One of the most recognisable, yet hardly very fashionable, accessories doing the rounds at the moment would have the be Donald Trump's Make America Great Again red cap, made famous for all the wrong reasons.
At school, most of us were probably forced to wear a hat on the playground (no hat, no play as the saying goes) which meant for most of us, this was a wide brimmed, cotton hat with breathing holes and a string to keep it from blowing off our heads or leaving it behind.
Depending on where you went to school, you may have been lucky enough to wear a completely non-versatile straw version, or if you were like me, it was a baseball hat for high school with an embroidered school crest (style points with a matching blazer and your standard school shoe).
So this begs the question, can you get away with a baseball cap if you're over 50? A bucket hat if I'm in my 30s (wait, scrap the bucket hat all together), or an Akubra hat at a festival with the wind blowing?
Let me break it down in this simple guide.
In your 20s
During this great ten years of your life you can probably experiment the most with fashion styles, but that doesn't mean there's an excuse an unfashionable or ill-fitting hat. For example, if you opt for a baseball cap, keep it simple.
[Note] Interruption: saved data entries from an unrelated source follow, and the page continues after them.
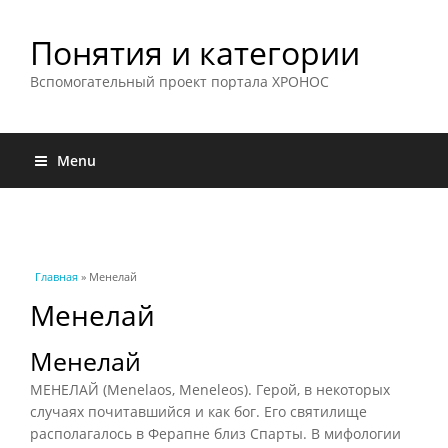
Понятия и категории
Вспомогательный проект портала ХРОНОС
Menu
Вы здесь
Главная
» Менелай
Менелай
Менелай
МЕНЕЛАЙ (Menelaos, Meneleos). Герой, в некоторых
случаях почитавшийся и как бог. Его святилище
располагалось в Ферапне близ Спарты. В мифологии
Black, or navy. Limited embroidery, absolutely no animal prints and categorically no fluro.
Tips: If you're going to wear a sports team baseball cap, ensure you know the difference between the Dodgers and the Yankees, and the code of sport you're supporting with it. In terms of care, limit the amount of sweat you produce wearing one. There's nothing more unsightly than visible sweat marks on a hat while you're eating your brunch.
Our pick: from OFF-WHITE is the perfect millennial cap. Wear round the front, or backwards for a cool, New York street kinda vibe.
In your 30s
When it comes to this decade, there's a good chance you will mix between a decade past and a decade ahead.
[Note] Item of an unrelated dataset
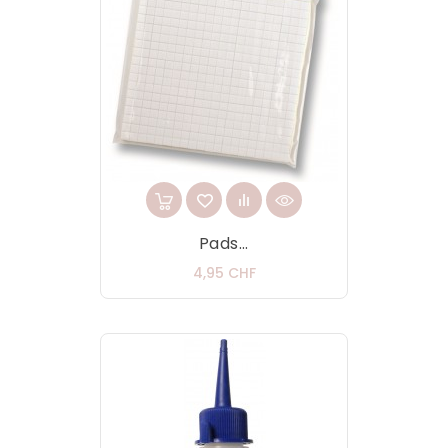
Pads...
Prix
4,95 CHF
One style of hat that seems to live in a safe space in this decade is an Akubra. Think less Mariachi band and more Pharrell Williams, this hat should be a statement piece which complements your entire outfit. Don't be a afraid to mix it up with light browns and sandy coloured hats, or even light grey.
Tips: Consider where you're wearing your hat before you wear it. Sure, it's a style piece, but no one wants to sit behind the Drover with his hat on whilst at the cinema (indoor, or outdoor). Clean it, and steam it. Keep your hat lint and crease free – it's a simple as that.
Our pick: is the classic fedora style, in black. You can't go wrong.
In your 40s
Here you need to keep it cool, and we mean literally. Afford yourself a classic Panama hat for the summer. An investment it is (between $800 and $1200 from Sydney's Strand Hatters), this type of head gear will set you apart from everyone else, and is actually a versatile summer wardrobe option.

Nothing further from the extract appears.